ブタと同居する女性

婚活アプリで出会ったある女性の姉は、個人で廃車の処理をして暮らしていた。

50代半ばの姉は千葉県内の空き地に放置されている自動車のオーナーを探し、陸運局での廃車手続きを代行して収入を得ている。よくそんな商売を思いついたものだ。

ちなみに彼女は50代にして総入れ歯だ。

「シンナーでもやってたの?」

冗談のつもりで聞いたら、若いころにフィリピンで生活していて、ほんとうにシンナーを常習していたらしい。シンナーの体験者に、筆者はそれまでに一度も会ったことはない。

『婚活中毒』(著:石神賢介/星海社)

姉妹は妹が建てた戸建てで暮らしていた。姉は1階で生活。妹は3階で生活。2階はリビング。ある日、姉がミニブタを購入した。通りがかりのペットショップで見つけて、ひと目惚れした。最初はかわいらしかった。ところが、そのブタはどんどん育ち、凶暴性を増す。フローリングの床を掘る。
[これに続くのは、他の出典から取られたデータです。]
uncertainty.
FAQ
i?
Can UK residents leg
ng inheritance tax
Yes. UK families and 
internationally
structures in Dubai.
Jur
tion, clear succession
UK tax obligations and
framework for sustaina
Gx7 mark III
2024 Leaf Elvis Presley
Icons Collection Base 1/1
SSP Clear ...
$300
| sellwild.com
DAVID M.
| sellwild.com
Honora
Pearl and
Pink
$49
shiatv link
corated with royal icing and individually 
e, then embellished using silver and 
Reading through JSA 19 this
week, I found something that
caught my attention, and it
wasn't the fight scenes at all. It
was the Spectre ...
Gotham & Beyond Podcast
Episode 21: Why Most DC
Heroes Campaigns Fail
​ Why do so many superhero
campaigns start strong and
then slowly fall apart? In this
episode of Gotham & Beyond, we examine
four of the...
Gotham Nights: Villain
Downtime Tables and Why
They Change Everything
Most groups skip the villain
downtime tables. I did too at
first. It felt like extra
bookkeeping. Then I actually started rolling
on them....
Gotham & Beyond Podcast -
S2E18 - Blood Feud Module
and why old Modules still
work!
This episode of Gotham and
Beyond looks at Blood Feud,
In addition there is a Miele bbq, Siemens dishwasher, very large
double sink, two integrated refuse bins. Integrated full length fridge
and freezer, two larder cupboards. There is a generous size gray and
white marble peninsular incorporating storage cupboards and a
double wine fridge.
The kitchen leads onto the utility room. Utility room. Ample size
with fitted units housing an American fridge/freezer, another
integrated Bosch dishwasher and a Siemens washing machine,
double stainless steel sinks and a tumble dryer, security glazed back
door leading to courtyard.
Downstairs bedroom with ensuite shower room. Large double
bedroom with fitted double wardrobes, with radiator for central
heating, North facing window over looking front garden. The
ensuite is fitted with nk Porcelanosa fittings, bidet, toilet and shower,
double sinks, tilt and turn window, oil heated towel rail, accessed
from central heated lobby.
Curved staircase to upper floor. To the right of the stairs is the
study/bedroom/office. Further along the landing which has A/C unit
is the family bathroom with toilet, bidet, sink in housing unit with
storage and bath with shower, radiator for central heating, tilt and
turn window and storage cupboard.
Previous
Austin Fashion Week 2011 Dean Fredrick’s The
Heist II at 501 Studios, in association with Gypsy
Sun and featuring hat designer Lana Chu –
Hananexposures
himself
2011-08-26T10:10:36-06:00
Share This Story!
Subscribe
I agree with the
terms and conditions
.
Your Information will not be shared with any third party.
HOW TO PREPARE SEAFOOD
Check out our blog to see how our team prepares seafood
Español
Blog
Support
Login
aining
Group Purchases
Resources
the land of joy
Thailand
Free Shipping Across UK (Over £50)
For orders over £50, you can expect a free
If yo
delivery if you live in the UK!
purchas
やがてミニブタとはいえないサイズになり、ペットショップに連れて行き、クレームを言った。店のオーナーは平謝り。ブタは引き取り、代金は返すと言う。

しかし、そのころには、姉はブタに情が移っている。殺処分を心配した。わが子のように育てたブタを見捨てるわけにはいかない。自宅へ連れて帰った。

ブタはさらに成長。150キロに育ち、家の中を走り回る。飼い主の姉にはなついているが、ときどき1階に降りてくる妹には突進する。まさしく猪突猛進。相変わらずフローリングの床を掘り、糞尿もしまくる。犬と同じように散歩に連れ出さなくてはいけないので、周辺では評判になった。

話としてはとても面白いので笑いながら聞いたが、その女性と暮らすのは難しい。